Janet Carsten: I’m doing new fieldwork related, again, to the social trends that have been dominant for the last thirty years in Malaysia. I’m going to be looking at middle class marriage in Penang. The trap I want to avoid is the pre-ethnicized thing we just discussed in relation to the project on blood. When people talk about marriage in Malaysia, it’s very difficult to avoid talking about Malay marriage, Chinese marriage, Indian marriage. Actually, I’m interested in just marriage, including middle class marriage. So avoiding all of that pre-ethnicization. Which of course isn’t really possible – but if you start out thinking that’s what you’re not interested in maybe something slightly different will come out. And Penang is an interesting place, anyway, because it has this very long history going back several hundred years of ethnic diversity, which is part of which makes it very special. So we’ll see! What kinds of mixing go on when it comes to marriage in Malaysia? Possibly not that much, but maybe a little bit.

AOTC: In putting this project together I wonder if there are any things you read or re-read that especially influenced your thinking, or that you read in a new light? You refer to Lévi-Strauss and so on in the application, but I wonder if there’s something you’ve read in the course of this about marriage or kinship more broadly that’s really shaped your thinking in some way.

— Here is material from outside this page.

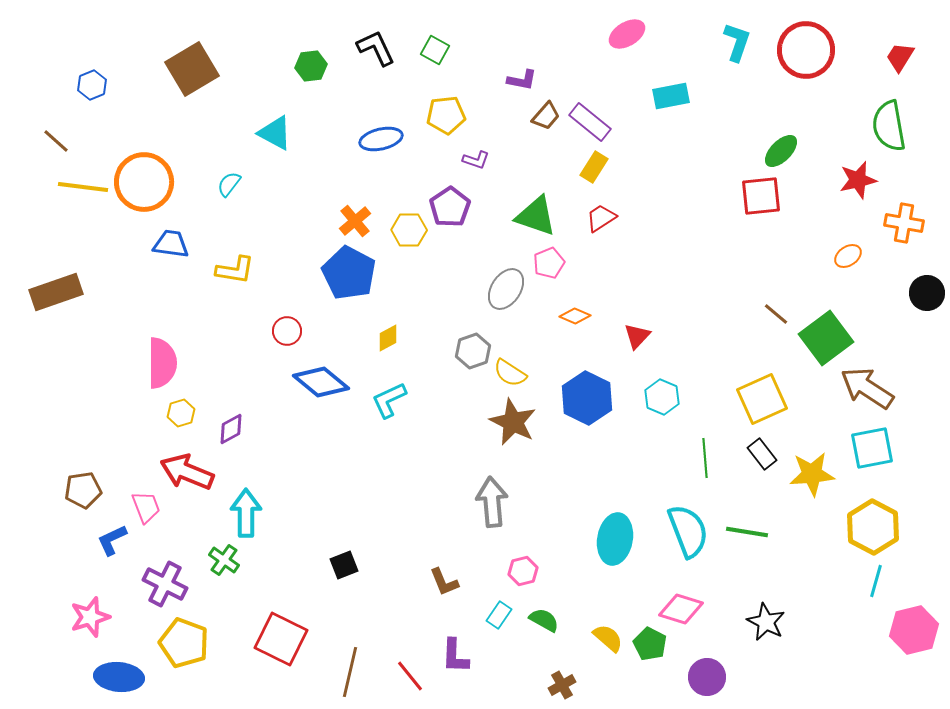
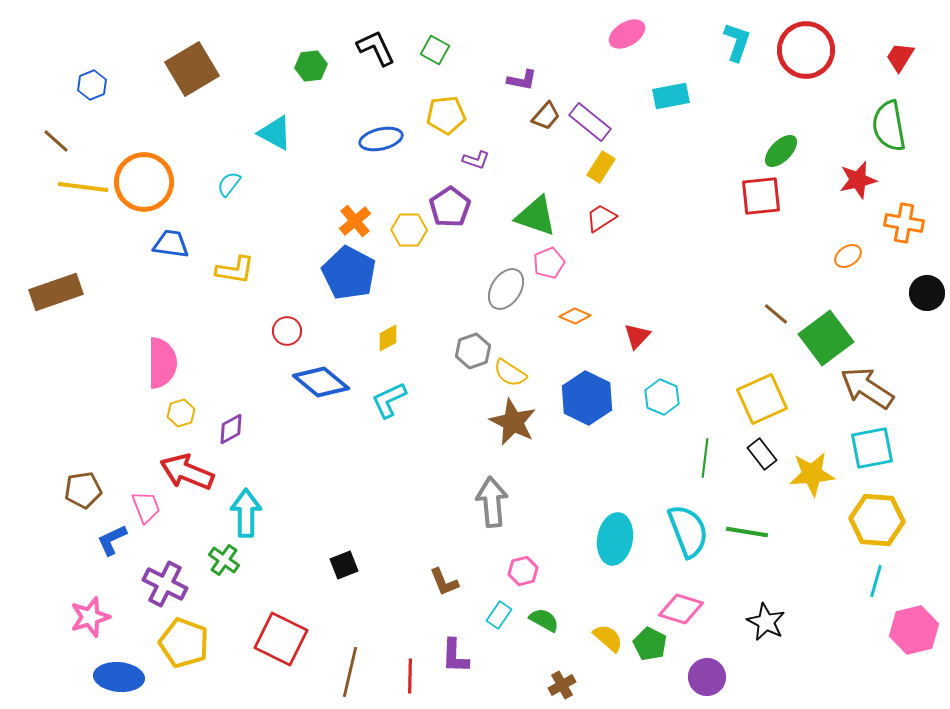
yellow rectangle at (594, 167): moved 7 px right
green line at (705, 458): rotated 12 degrees clockwise
yellow hexagon at (873, 527): moved 4 px right, 7 px up; rotated 24 degrees counterclockwise
red line at (410, 676): rotated 40 degrees clockwise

Janet Carsten: There probably is. I think in the back of my mind Lévi-Strauss is indeed quite important – and that question, what happens when you don’t have the kind of system he was interested in anymore. His worked basically stopped with prescriptive marriage systems. Which leaves the question how you would put his approach together with a much more feminist influenced approach, which again is at the back of the marriage project and has to do with ideas about naturalization. I think there may be quite a lot of mileage – with the blood project too – in thinking about how things that we do appear natural, and how they’re made to appear natural. So marriage as Lévi-Strauss taught us is a cultural thing. It seems to be more or less universal, but the forms are very different. And so how are these forms naturalized? Although it isn’t written into the project, one of the things I was thinking about is ideas of bodily substance. Marriage often involves the idea that your bodily substance changes progressively when you marry, through sex or living together or eating together, whatever the processes are, and we’re interested in how that occurs. So an incorporative process in which outsiders become insiders. I’m quite interested in that. Property and care are important here too. And when it comes to property we don’t just mean dowry and brideprice payments, but all sorts of things: for example, houses, what happens inside houses, the furnishing of houses, the materialization of marriage, photographs, clothing, so that all might be part of it. And then processes of care. Married couples, as they live together, may take on obligations of care for each other or their children. So the bodily transformations that are attached to that might be of interest. And again it comes back to the idea that marriage at its heart is a transformative process – both at the micro level and at the social level, and thus politically as well. Marriage is part of the politics of the state, so it’s a very obvious and crucial link between the personal and the macro. In a wider sense then, marriage is fundamentally political – as is kinship more generally. And this has been been central to feminist understandings as well as to much older anthropological studies, but it sometimes gets submerged in our assumptions about how ‘modern’ societies work. We definitely want to push back against those assumptions.